§ **THE DATA**
Start of Block
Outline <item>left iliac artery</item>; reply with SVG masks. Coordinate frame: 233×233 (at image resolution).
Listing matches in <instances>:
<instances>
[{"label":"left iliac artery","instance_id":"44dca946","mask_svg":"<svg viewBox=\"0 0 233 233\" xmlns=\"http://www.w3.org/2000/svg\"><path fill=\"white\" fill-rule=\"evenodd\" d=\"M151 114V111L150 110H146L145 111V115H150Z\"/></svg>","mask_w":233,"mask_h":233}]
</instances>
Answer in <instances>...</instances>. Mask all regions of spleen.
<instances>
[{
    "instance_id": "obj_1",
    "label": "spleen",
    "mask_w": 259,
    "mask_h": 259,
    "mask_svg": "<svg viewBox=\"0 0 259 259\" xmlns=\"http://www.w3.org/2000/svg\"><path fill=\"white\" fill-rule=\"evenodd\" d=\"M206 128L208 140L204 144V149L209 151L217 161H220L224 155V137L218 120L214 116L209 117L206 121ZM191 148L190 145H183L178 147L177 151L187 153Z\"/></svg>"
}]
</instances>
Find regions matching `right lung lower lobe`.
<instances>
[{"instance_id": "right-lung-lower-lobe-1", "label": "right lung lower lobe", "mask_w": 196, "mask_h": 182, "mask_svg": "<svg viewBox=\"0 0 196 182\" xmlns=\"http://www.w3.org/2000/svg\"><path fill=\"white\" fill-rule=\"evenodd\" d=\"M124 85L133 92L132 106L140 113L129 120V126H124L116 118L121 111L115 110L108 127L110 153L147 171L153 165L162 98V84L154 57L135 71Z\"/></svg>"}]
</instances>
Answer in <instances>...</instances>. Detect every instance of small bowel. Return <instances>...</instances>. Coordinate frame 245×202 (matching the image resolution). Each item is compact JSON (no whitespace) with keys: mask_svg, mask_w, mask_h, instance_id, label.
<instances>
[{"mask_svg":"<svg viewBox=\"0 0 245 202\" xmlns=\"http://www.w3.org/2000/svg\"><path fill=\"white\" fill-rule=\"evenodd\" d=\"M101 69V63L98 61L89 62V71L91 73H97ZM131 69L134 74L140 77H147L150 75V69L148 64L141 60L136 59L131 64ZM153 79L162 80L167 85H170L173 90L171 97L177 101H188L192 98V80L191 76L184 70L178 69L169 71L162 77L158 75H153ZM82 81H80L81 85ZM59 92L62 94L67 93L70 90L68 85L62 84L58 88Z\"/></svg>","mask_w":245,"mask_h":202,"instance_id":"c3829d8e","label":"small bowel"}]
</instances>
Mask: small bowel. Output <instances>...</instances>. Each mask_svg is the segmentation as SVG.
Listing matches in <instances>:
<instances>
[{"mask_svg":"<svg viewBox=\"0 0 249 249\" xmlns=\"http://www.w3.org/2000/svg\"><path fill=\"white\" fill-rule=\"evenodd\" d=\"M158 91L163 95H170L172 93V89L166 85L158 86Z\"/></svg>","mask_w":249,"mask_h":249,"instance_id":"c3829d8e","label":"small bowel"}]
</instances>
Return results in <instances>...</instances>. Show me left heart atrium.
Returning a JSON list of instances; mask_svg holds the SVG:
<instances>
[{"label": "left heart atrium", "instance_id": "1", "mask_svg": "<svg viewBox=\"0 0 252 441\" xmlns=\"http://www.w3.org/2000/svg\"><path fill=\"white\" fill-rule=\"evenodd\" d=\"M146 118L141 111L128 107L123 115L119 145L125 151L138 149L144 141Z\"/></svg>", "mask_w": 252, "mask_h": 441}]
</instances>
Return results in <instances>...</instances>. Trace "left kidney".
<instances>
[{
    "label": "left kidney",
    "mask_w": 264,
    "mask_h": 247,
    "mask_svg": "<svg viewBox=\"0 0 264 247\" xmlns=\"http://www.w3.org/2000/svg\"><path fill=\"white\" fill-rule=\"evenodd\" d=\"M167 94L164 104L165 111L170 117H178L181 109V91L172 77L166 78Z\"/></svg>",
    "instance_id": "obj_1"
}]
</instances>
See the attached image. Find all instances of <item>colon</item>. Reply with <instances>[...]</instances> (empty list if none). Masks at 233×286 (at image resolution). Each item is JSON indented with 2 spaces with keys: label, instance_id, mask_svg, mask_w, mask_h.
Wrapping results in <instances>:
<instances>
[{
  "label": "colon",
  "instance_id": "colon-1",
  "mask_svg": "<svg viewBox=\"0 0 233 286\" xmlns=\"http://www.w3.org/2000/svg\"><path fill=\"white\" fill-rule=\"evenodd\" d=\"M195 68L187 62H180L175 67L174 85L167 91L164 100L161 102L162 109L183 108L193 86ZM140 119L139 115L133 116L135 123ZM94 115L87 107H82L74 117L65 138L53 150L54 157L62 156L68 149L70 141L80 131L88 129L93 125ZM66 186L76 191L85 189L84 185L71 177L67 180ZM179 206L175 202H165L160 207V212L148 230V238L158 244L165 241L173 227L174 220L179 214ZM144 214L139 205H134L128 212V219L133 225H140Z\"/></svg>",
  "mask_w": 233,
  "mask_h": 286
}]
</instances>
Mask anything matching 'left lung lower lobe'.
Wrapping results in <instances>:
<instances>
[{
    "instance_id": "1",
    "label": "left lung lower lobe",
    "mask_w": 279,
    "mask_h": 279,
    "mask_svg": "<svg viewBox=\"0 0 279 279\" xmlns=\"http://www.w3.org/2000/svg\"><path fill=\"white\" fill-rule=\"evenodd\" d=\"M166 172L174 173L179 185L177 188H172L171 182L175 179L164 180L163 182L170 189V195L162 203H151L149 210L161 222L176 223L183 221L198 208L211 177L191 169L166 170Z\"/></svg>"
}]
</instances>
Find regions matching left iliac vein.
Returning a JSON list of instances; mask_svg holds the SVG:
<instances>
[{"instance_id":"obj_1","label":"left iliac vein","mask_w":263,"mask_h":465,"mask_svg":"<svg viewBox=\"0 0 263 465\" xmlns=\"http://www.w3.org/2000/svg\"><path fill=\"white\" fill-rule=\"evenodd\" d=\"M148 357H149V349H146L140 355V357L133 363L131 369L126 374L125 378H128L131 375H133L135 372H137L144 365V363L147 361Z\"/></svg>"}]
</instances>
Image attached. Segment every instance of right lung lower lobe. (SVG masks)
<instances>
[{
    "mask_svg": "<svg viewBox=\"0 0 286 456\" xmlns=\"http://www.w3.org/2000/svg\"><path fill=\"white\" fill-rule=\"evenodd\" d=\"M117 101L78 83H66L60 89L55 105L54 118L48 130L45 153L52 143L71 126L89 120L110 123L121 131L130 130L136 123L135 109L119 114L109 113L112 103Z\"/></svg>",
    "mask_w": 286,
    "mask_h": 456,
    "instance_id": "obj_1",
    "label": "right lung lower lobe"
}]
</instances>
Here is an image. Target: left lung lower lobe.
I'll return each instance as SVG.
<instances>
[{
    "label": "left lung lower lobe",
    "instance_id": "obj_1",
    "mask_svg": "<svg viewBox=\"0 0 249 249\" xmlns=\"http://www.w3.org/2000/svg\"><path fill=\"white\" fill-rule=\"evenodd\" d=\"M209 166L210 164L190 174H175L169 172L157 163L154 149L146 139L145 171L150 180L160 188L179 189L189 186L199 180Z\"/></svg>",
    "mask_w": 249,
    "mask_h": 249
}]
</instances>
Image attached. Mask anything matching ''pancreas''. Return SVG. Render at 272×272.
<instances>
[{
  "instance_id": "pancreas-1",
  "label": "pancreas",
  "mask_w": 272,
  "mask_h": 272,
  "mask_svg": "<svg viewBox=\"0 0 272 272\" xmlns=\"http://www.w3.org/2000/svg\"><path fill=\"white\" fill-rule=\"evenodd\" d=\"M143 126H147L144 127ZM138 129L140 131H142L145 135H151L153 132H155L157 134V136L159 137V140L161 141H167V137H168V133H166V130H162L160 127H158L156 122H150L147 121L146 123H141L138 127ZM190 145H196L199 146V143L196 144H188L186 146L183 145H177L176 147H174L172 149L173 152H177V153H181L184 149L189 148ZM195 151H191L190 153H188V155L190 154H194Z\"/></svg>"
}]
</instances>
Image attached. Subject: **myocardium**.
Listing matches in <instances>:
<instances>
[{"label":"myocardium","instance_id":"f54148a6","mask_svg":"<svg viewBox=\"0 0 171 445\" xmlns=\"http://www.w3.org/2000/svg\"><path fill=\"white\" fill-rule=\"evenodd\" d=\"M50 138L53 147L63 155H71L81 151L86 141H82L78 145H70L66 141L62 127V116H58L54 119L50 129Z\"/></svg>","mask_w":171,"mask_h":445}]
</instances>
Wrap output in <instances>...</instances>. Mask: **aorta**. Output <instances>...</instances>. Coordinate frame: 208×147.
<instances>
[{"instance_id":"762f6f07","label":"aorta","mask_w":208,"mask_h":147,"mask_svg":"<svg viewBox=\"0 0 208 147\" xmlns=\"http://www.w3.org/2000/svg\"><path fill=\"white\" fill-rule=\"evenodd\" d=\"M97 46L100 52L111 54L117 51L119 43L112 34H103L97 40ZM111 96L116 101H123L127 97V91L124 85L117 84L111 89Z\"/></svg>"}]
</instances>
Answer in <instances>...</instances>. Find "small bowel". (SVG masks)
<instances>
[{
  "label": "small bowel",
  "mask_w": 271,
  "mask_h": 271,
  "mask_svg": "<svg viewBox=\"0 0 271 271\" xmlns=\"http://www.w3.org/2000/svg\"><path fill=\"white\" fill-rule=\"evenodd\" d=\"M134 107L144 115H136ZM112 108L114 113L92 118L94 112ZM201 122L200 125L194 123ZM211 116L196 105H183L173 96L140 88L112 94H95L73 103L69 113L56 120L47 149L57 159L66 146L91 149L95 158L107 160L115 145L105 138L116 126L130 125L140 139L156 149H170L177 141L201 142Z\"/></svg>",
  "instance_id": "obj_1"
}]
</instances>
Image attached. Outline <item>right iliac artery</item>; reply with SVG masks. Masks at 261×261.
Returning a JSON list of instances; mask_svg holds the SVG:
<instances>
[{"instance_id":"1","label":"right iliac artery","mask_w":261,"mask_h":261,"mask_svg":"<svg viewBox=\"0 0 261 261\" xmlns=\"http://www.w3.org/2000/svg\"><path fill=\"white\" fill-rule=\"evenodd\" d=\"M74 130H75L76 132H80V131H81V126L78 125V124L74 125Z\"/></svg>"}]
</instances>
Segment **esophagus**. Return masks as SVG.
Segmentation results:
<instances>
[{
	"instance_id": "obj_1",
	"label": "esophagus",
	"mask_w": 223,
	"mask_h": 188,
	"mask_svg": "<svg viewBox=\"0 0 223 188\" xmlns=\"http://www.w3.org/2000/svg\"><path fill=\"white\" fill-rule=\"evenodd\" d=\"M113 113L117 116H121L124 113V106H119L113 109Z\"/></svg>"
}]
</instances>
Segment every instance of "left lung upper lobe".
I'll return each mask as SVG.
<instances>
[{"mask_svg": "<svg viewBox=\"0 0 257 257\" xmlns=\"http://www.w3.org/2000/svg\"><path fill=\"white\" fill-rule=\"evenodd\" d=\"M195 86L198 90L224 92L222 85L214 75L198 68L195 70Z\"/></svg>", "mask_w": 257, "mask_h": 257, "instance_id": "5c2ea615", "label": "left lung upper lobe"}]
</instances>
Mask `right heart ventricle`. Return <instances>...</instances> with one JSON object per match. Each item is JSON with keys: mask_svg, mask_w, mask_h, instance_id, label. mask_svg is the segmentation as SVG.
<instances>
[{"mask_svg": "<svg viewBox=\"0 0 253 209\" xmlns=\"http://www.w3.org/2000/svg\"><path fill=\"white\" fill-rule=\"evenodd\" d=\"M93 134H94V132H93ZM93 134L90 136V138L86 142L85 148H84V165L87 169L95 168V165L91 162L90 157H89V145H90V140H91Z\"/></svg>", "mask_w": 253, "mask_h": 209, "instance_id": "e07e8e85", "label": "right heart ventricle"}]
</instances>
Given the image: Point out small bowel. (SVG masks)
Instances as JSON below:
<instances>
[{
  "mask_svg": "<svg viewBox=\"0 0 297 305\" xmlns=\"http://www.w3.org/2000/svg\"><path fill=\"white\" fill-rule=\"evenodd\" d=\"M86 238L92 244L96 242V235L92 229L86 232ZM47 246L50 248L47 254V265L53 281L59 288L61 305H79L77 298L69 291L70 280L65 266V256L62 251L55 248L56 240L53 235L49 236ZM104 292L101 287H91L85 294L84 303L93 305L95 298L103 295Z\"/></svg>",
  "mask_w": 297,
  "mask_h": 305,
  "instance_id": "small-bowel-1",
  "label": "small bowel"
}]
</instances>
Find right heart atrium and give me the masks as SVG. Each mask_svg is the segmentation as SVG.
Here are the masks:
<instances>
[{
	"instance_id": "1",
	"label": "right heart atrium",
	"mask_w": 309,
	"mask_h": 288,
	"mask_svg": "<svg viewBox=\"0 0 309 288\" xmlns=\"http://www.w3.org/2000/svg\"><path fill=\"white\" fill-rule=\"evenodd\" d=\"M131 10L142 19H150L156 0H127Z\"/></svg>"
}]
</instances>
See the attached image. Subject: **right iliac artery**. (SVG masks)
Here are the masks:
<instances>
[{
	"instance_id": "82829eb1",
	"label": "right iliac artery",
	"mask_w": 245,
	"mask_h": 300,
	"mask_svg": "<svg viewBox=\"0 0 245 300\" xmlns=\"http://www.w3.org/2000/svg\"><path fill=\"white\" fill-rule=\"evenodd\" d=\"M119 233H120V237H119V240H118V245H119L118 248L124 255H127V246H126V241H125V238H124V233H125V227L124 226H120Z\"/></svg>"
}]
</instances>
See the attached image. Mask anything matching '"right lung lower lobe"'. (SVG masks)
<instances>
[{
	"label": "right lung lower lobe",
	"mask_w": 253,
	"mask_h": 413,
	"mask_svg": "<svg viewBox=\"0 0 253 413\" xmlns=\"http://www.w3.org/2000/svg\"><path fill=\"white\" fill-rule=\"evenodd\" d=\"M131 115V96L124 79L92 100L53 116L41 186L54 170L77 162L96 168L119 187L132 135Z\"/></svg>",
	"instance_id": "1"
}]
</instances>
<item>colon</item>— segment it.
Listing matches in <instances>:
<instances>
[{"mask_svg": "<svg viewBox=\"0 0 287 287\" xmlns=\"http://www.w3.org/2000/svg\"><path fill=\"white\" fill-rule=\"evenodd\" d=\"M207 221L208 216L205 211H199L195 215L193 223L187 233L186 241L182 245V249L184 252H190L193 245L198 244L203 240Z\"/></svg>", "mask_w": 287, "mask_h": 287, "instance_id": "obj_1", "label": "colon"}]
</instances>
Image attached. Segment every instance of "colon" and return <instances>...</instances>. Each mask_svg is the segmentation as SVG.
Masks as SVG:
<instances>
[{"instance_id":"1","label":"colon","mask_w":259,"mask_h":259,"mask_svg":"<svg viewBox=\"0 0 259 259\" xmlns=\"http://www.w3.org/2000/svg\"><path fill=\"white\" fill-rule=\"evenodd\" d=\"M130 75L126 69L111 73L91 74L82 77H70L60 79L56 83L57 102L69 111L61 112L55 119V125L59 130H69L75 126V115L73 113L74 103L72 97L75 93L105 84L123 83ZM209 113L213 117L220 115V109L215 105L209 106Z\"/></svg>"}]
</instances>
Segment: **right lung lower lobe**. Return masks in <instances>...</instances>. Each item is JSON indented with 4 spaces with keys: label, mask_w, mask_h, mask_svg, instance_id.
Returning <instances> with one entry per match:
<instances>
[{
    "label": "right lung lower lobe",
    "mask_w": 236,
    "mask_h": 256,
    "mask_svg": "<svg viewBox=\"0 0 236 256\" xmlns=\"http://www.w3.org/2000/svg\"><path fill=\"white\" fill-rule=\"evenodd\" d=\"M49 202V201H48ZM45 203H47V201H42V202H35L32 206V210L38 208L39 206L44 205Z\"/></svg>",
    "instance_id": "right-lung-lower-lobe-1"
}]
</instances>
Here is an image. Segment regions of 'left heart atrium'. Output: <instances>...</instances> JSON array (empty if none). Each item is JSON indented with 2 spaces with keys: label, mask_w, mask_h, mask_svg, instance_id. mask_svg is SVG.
End of Block
§ **TASK PROMPT**
Everything from the line with "Segment: **right lung" to the end of the listing, and only that, is to be set down exactly, line by line.

§ **WRITTEN ANSWER**
Segment: **right lung lower lobe**. Return masks in <instances>...</instances>. Each item is JSON indented with 4 spaces with keys: label, mask_w, mask_h, mask_svg, instance_id.
Returning <instances> with one entry per match:
<instances>
[{
    "label": "right lung lower lobe",
    "mask_w": 236,
    "mask_h": 256,
    "mask_svg": "<svg viewBox=\"0 0 236 256\" xmlns=\"http://www.w3.org/2000/svg\"><path fill=\"white\" fill-rule=\"evenodd\" d=\"M49 202V201H48ZM45 203H47V201H42V202H35L32 206V210L38 208L39 206L44 205Z\"/></svg>",
    "instance_id": "right-lung-lower-lobe-1"
}]
</instances>
Here is an image. Segment regions of 'left heart atrium'. Output: <instances>...</instances> JSON array (empty if none). Each item is JSON indented with 2 spaces with keys: label, mask_w, mask_h, mask_svg, instance_id. mask_svg is SVG.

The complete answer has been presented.